幸い、新御徒町経由で市谷のオフィスへ戻るのであるから
ちょいと、途中下車すればよい。


ついでに米も研いで浸水しておかねば
帰ってきてから、すぐに炊けない。
特に、炊き込みご飯は酒を入れるので
浸水は3時間以上必要である。


家に寄り、もらった鮎を冷蔵庫に入れ、
鮎飯用に米を研ぎ、酒、薄口しょうゆで
水加減をし、そうだ、今日は昆布を入れておく
ことを思い立って、昆布の切れっ端を入れて
冷蔵庫へ突っ込み、仕事に戻った。


7時すぎ、仕事を引けて、帰宅。


さてさて、段取りよく、鮎飯を作らねば。


いやまて、鮎飯だけでは酒が呑めぬ。
なにか肴もほしいな。


谷中でもあれば、御の字か。


ハナマサに寄り、谷中を調達。


また、売り場で、古くなった大根が
1本70円で売っている。


これでおろしにでもすれば、もう一品
ちょうどよい、肴になる。


どうせなら、おろしも、池波レシピ、
梅肉とかつぶしを入れた、浦里にしよう。


OK。


買って、帰宅。


冷蔵庫に入れた、鮎の包みを開けてみる。





こんな感じ。



大小取り混ぜて、10匹ほどある。


大きいのだけ選(よ)ってみると





4匹。



鮎飯優先で、こいつらを使おうか。


腹を裂き、問題のはらわたを抜いて
きれいに洗っておく。




塩はなしで白焼き。
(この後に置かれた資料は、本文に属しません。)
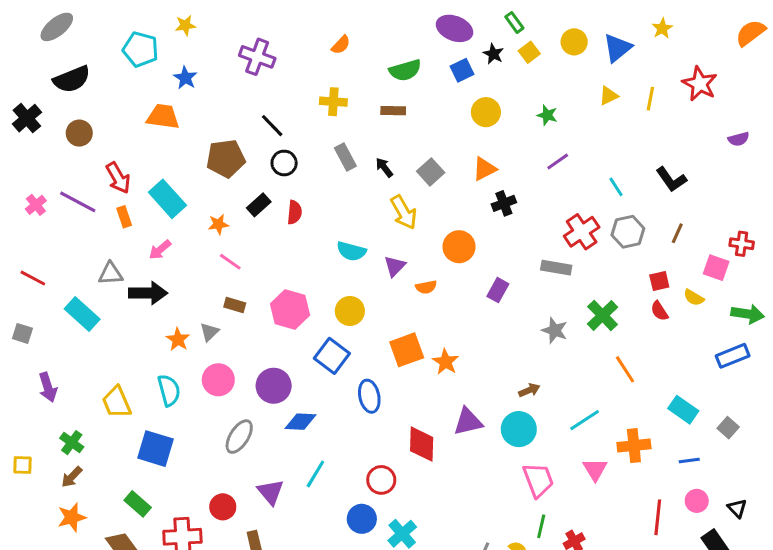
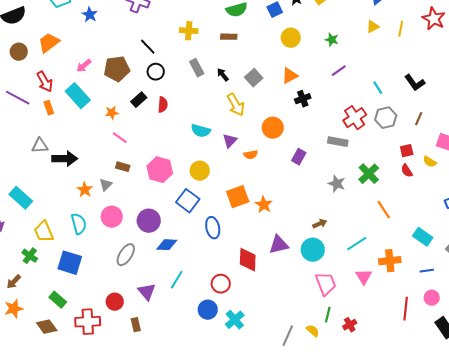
orange trapezoid: (163, 117) -> (49, 43), moved, turned -45
pink arrow: (160, 250) -> (84, 66), moved
cyan rectangle: (82, 314) -> (21, 198), moved
green cross: (72, 443) -> (30, 256), moved

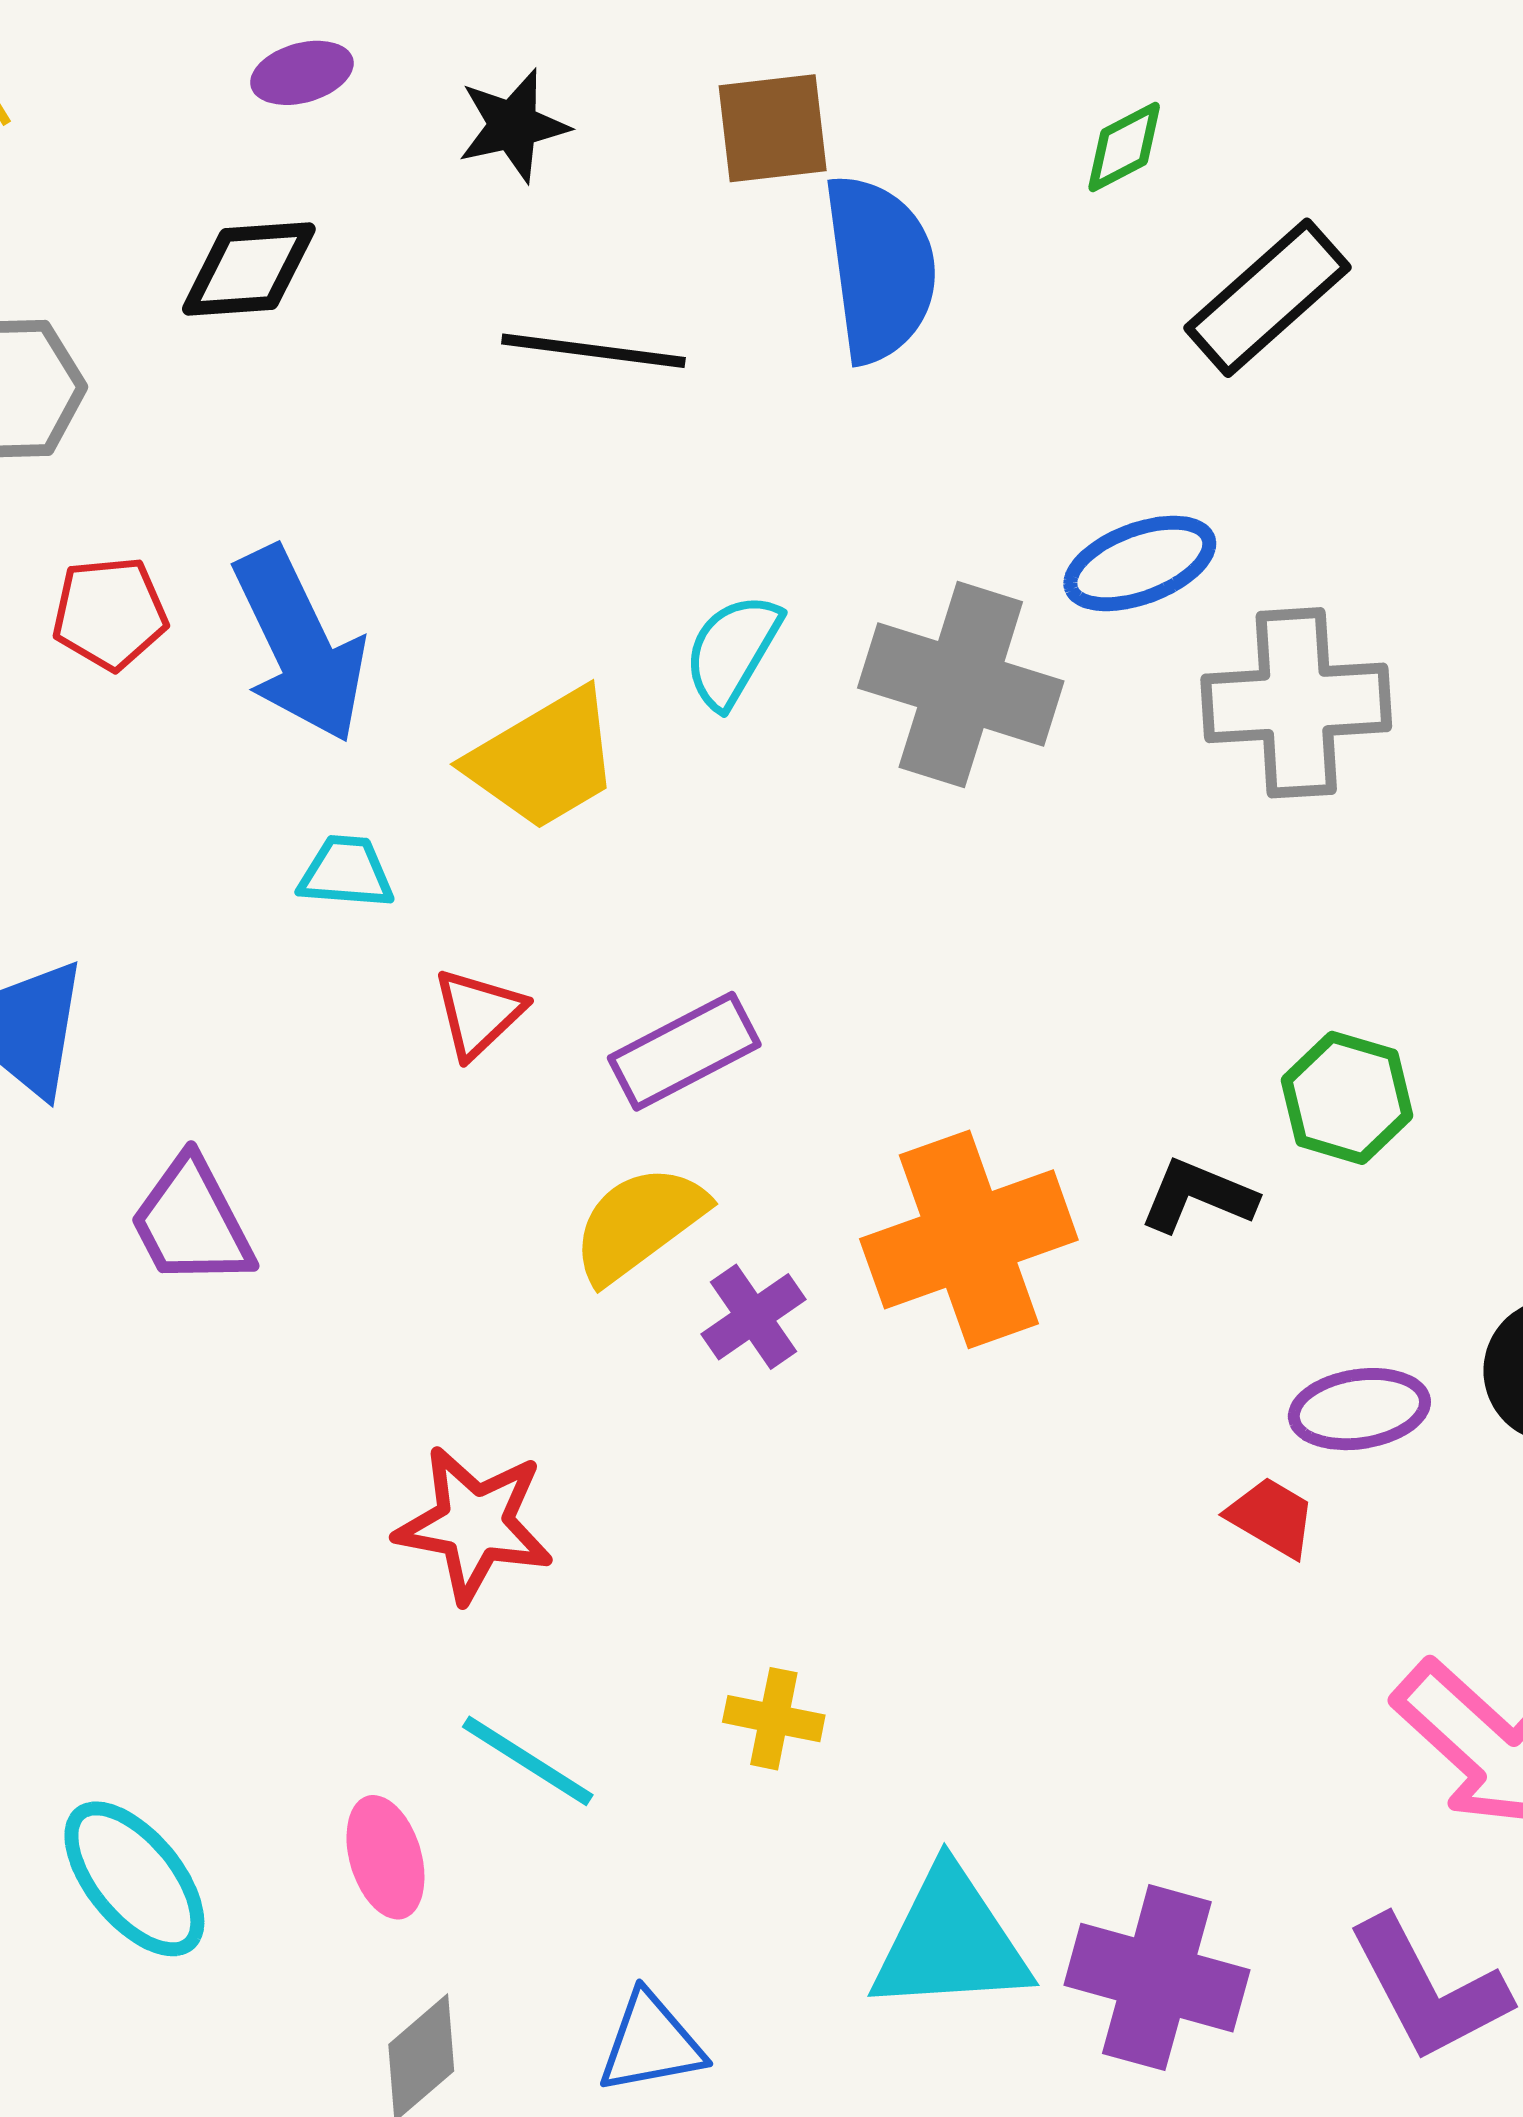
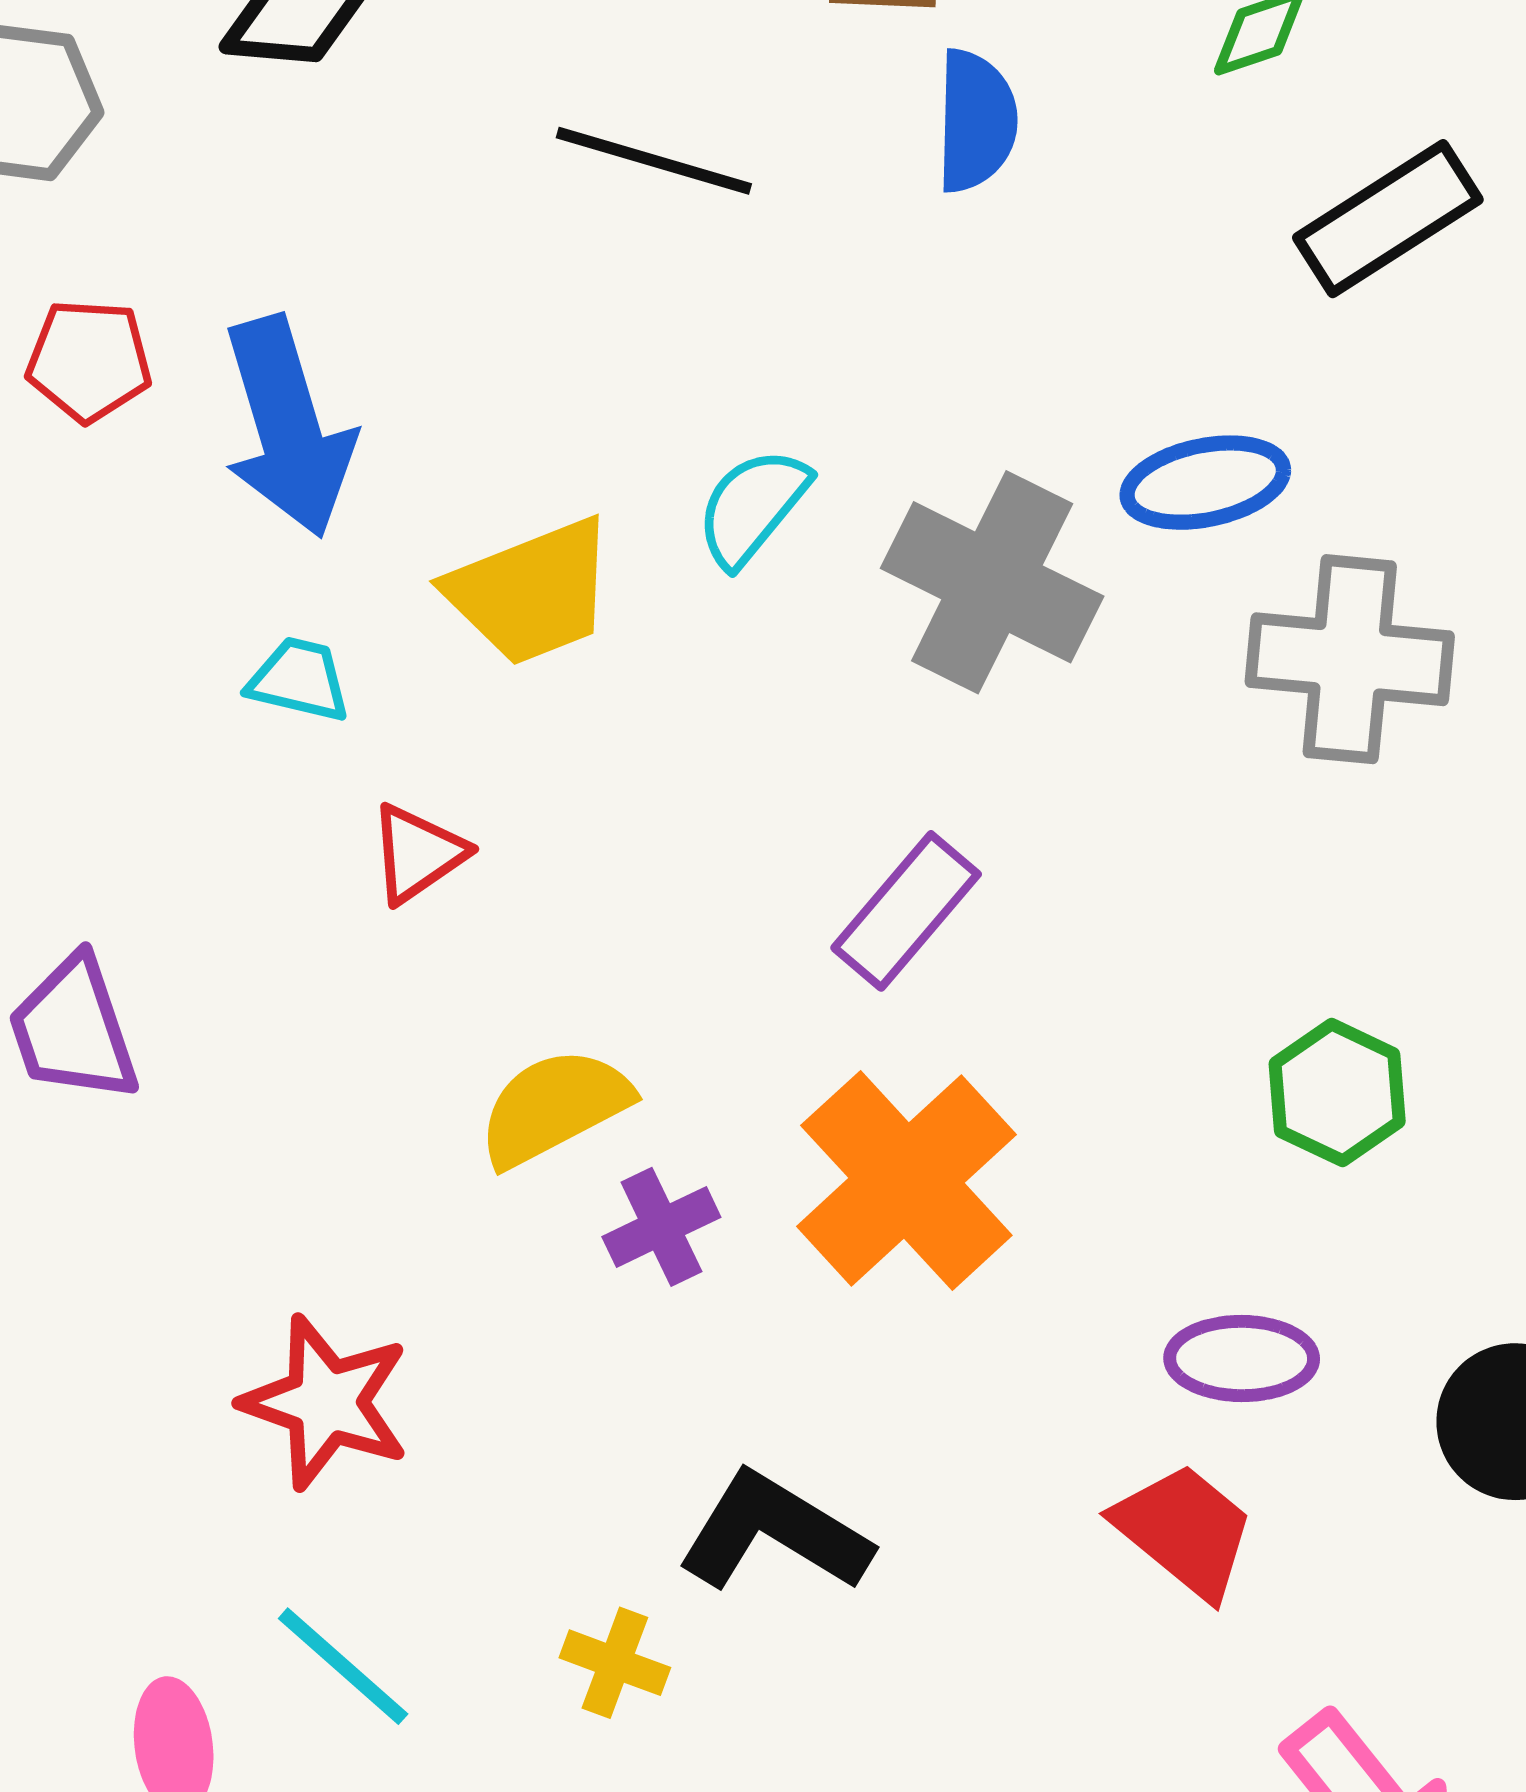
blue semicircle: (880, 268) -> (976, 121), size x0.7
purple rectangle: (684, 1051) -> (906, 911), moved, turned -31
black L-shape: (1198, 1196) -> (774, 1533), moved, size x1.5
orange cross: (969, 1239) -> (906, 1180), turned -32
purple ellipse: (1359, 1409) -> (1242, 1359), moved
red trapezoid: (1272, 1517) -> (1184, 1531), size x1.5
ガスのグリルで焼く。





お釜の方はこんな感じ。


昆布を取り出し、





白焼きにした鮎を並べ、スイッチON。


残った鮎は、なんとか塩焼きにできそうな
サイズが2匹。
まだ、その下の大きさのものが4匹。
これは、から揚げか。


残してもしょうがない。
塩焼きと、から揚げも一気にやってしまおう。


塩焼きは鰭(ひれ)に飾り塩をし、
ガスのグリルで焼く。


から揚げはフライパンに少量の油を張って
なにもつけずに、文字通りから揚げ。塩をふっただけ。


この作業を一気にする。


から揚げ。





谷中は洗って味噌を添えて、皿にのせるだけ。


塩焼きと、谷中。





まずは、これでビールをあけて
呑み始める。


なんだ、これだけできるのであれば、
他の肴を考えることもなかったか。


と、呑んでいる内に、鮎飯も炊きあがる。





鮎を取り出し、身をほぐし、身だけを
混ぜ込む。


そうだ、ここまでやったんだから、
浦里も作ろうか。


鮎飯のおかずにはちょうどよい。


大根の皮をむき、ザクザクとおろす。


梅肉、かつぶし、しょうゆをかけまわせば
浦里。


鮎飯はもみ海苔を忘れずに。




浦里。



いやぁ〜、妙に充実。



なんであろうか。



たいしたことはしていないが、
このくそ暑い真夏に、こんなに一気に料理を
しなくてもよかったようにも思うのだが、、。


まあ、たまにはよかろう。


うまかった。





さてさて。



そんなことで、切もよい。



これをもちまして、断腸亭も夏休みをいただきます。


運がよければ、休み明けに、また。


皆様も、ハヴァ〜、ナイス、サマー、バケーション!。